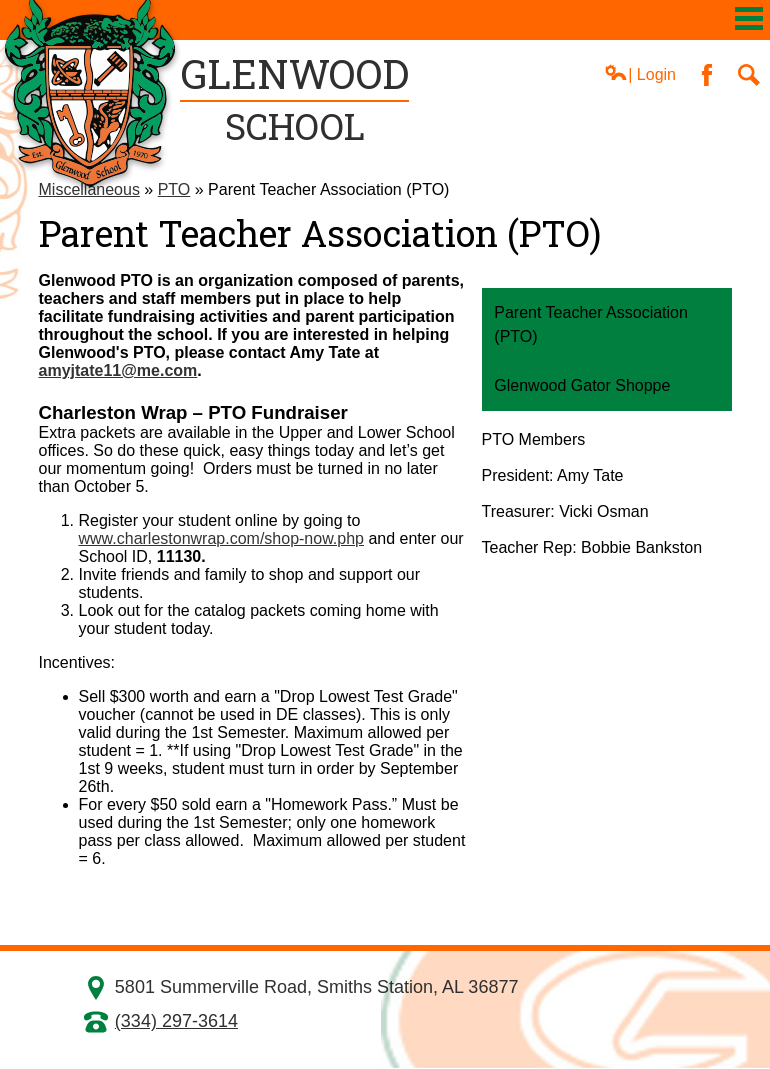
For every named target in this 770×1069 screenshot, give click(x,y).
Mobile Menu (749, 18)
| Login (640, 73)
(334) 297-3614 (176, 1021)
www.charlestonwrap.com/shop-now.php (221, 538)
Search (749, 75)
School (294, 98)
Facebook (707, 75)
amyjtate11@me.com (118, 370)
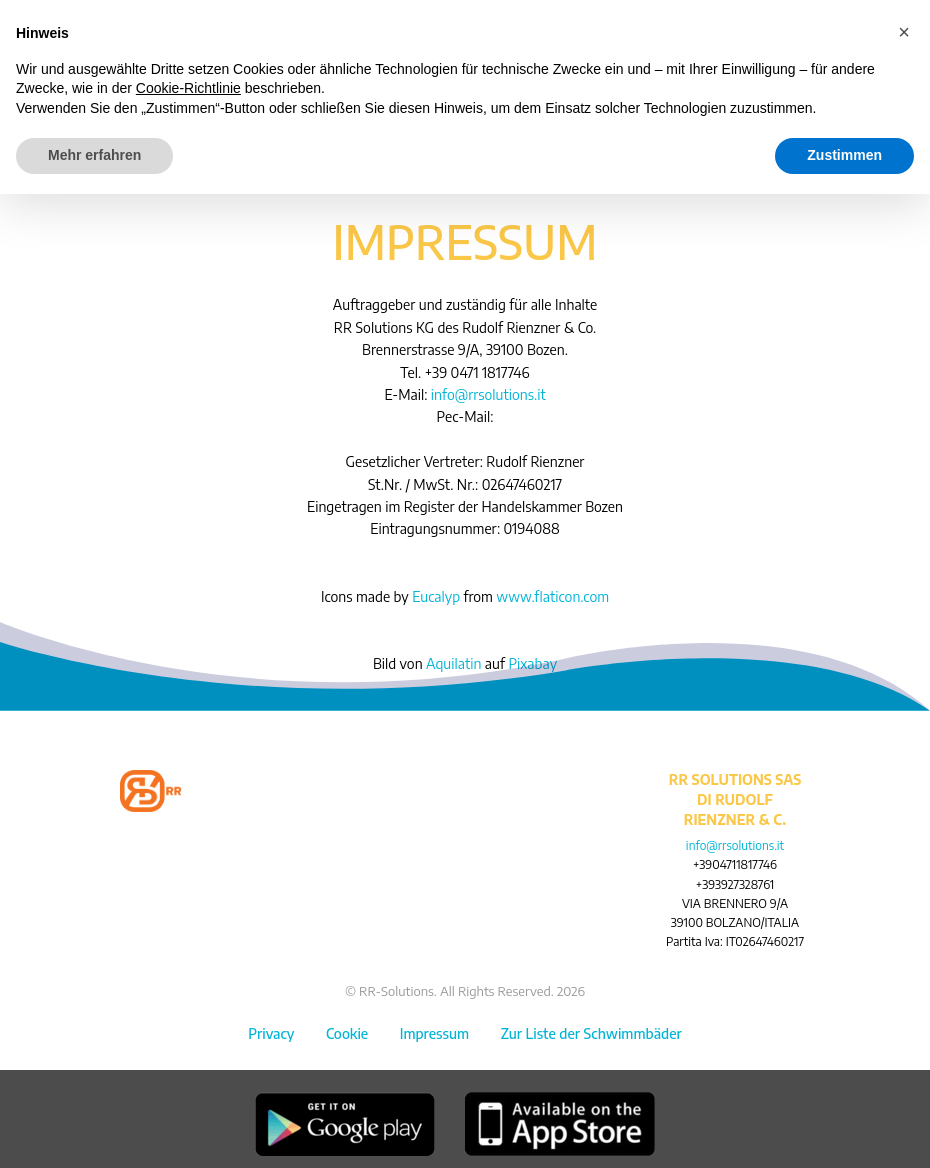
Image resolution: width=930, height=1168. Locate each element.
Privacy (271, 1033)
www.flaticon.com (552, 596)
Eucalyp (436, 596)
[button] (904, 32)
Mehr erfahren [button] (94, 155)
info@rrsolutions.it (488, 394)
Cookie (347, 1033)
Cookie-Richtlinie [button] (188, 88)
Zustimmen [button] (844, 155)
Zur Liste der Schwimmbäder (591, 1033)
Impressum (435, 1033)
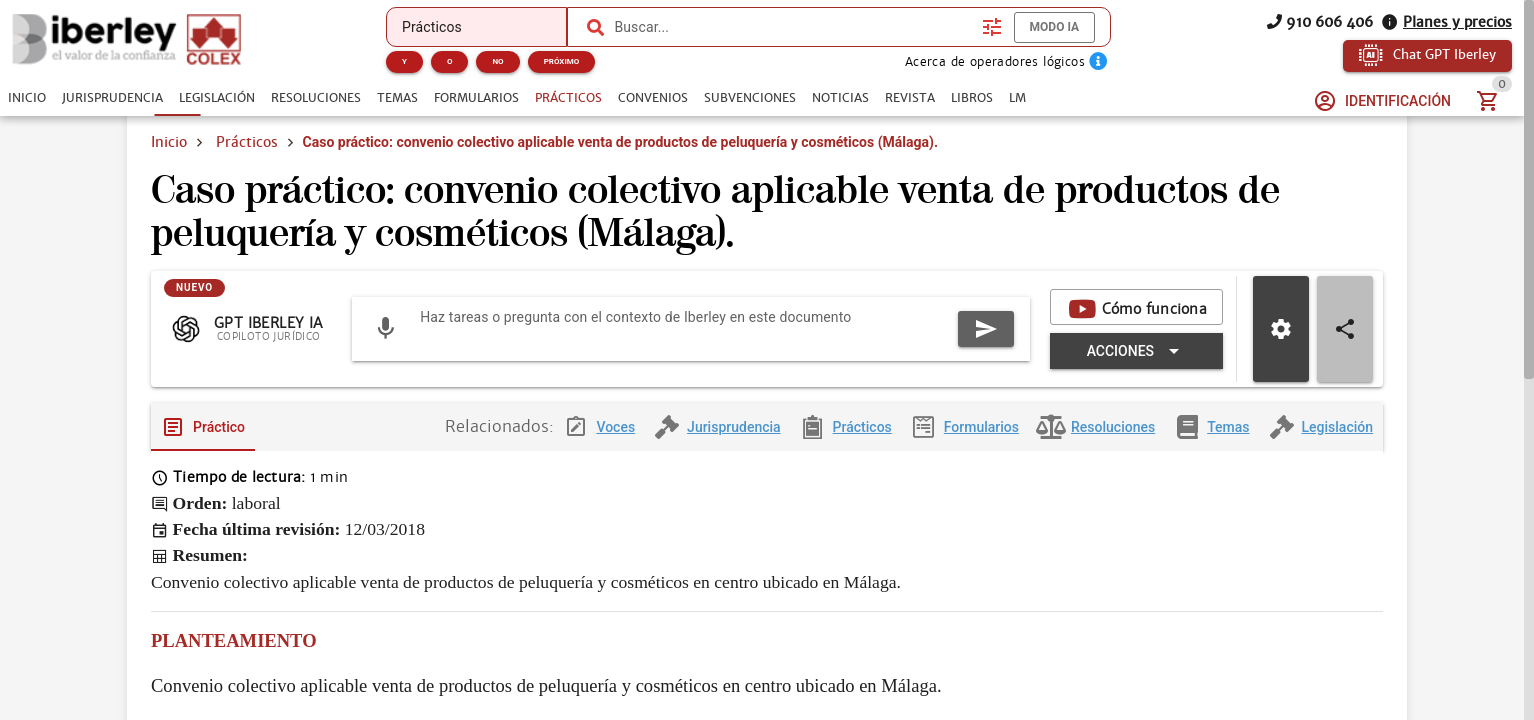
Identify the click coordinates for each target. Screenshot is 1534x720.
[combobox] (792, 27)
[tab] (27, 98)
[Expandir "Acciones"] (1136, 367)
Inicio (169, 142)
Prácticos (247, 142)
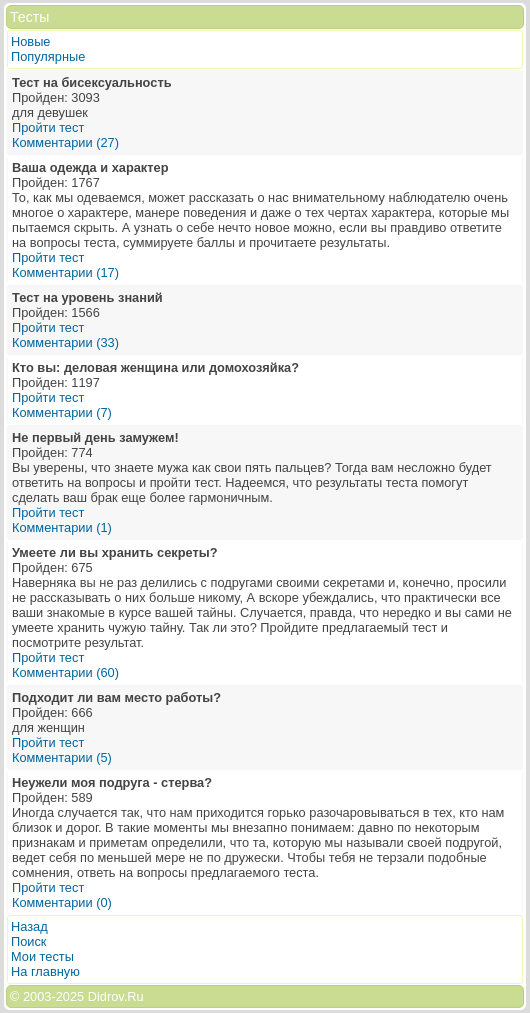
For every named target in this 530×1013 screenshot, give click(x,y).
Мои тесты (42, 956)
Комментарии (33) (65, 342)
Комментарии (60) (65, 672)
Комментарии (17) (65, 272)
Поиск (28, 941)
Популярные (48, 56)
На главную (45, 971)
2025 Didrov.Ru (100, 996)
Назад (29, 926)
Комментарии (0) (62, 902)
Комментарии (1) (62, 527)
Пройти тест (48, 127)
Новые (30, 41)
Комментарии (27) (65, 142)
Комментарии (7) (62, 412)
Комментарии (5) (62, 757)
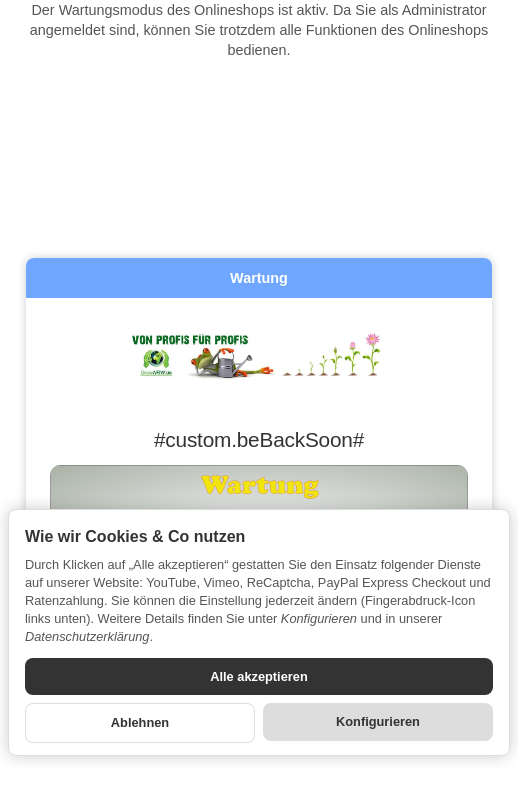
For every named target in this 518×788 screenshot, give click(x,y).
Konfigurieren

☆ ☆ ☆

● ASSIGNED TASK
What you return must match, character for character, the lines above from the one with "School (294, 98)" through the one with "Комментарии (33) (65, 342)", minus any pictures.

● YOUR SOLUTION
School (294, 98)
Facebook (707, 75)
amyjtate11@me.com (118, 370)
Image resolution: width=930, height=1168. Locate each element.
Privacy (271, 1033)
www.flaticon.com (552, 596)
Eucalyp (436, 596)
[button] (904, 32)
Mehr erfahren [button] (94, 155)
info@rrsolutions.it (488, 394)
Cookie (347, 1033)
Cookie-Richtlinie [button] (188, 88)
Zustimmen [button] (844, 155)
Zur Liste der Schwimmbäder (591, 1033)
Impressum (435, 1033)
Identify the click coordinates for each target. Screenshot is 1534x720.
[combobox] (792, 27)
[tab] (27, 98)
[Expandir "Acciones"] (1136, 367)
Inicio (169, 142)
Prácticos (247, 142)
For every named target in this 530×1013 screenshot, give click(x,y).
Мои тесты (42, 956)
Комментарии (33) (65, 342)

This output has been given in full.